E532 – e-ラーニングの積極的導入−シンガポールの事例から<文献紹介>

カレントアウェアネス-E

No.89 2006.08.23

 

 E532

e-ラーニングの積極的導入−シンガポールの事例から<文献紹介>

 

Chaudhary, Abdus Sattar. Role of Libraries in Promoting E-Learning: A Review of Singapore Initiatives. Pakistan Journal of Library and Information Science. (7), 2006, 57-67. (online), available from < http://eprints.rclis.org/archive/00006809/ >, (accessed 2006-08-19).  

 シンガポールでは政府が中心になってe-ラーニングの推進に努めているが,その前提として,シンガポールの情報コミュニケーション開発庁(Infocomm Development Agency:IDA)が2000年に発表した「情報コミュニケーション・マスタープラン」が挙げられる。ここでは情報コミュニケーション能力の向上に向けて3つの大きな戦略を掲げており,その内のひとつに「シンガポールをアジア・太平洋地域におけるe-ラーニング(CA1588参照)の拠点とする」ことが記されている。また,労働省も,経済発展に乗り遅れないためには生涯学習が重要との認識から,より柔軟に学習時間を確保できるe-ラーニングの導入に積極的な姿勢を示している。

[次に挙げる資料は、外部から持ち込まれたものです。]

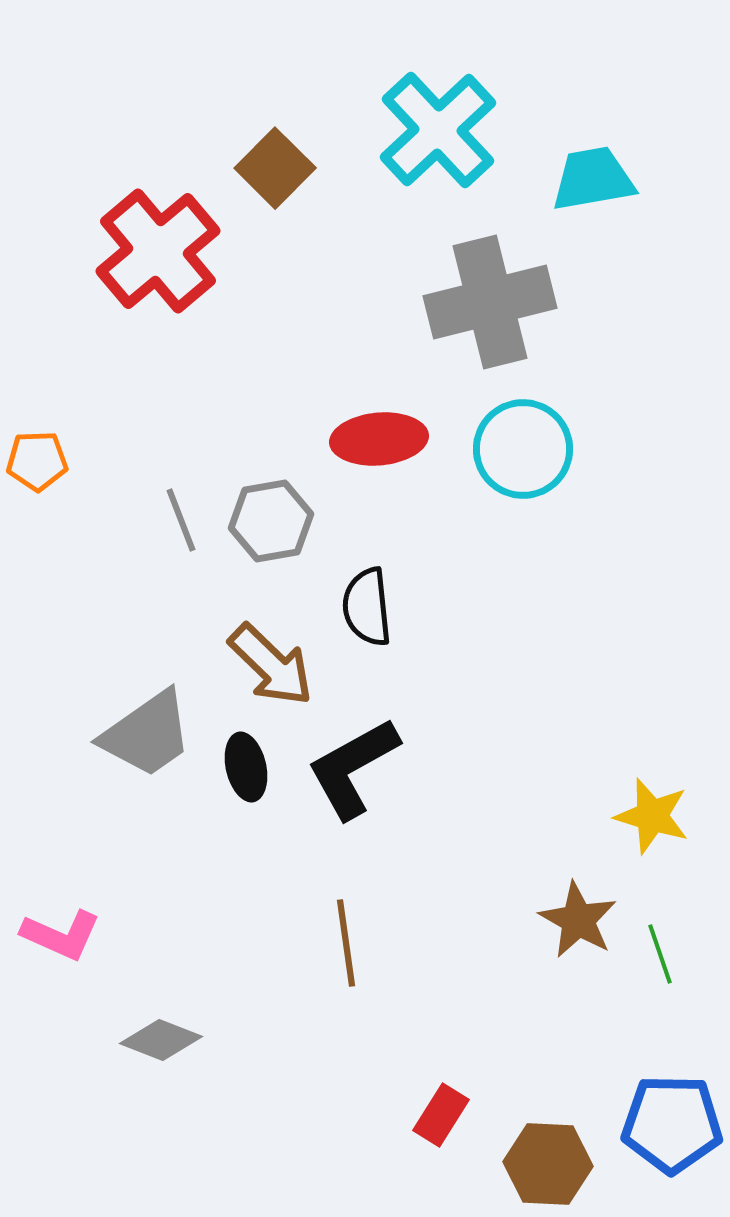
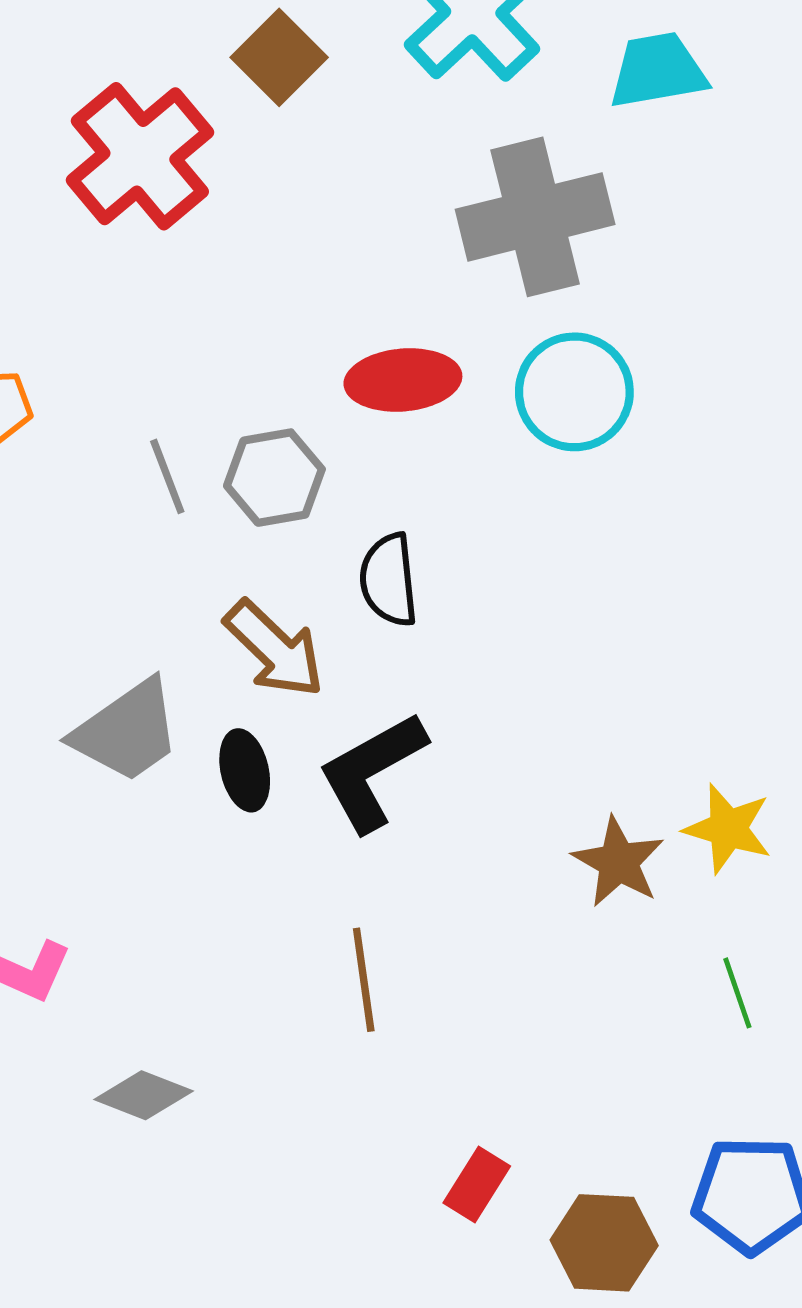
brown star: (578, 920) -> (618, 862), moved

 こうした動きは図書館界においても例外ではなく,1995年に図書館振興の先導的役割を担うべく設立されたシンガポール国立図書館委員会(NLB)も,1998年頃からe-ラーニングの実験や研究を進め,1999年には主に省庁の職員を対象としたオンライン研修システムとしてのi.Learnプロジェクトも立ち上げている。この論文では,シンガポール政府,特にNLBのe-ラーニング導入に向けた実験・研究の動きを紹介し,NLBが図書館・情報分野におけるe-ラーニングの発展に重要な役割を果たしていることを示した上で,e-ラーニングに対する社会の認識を更に深める取り組みが必要であろうとまとめている。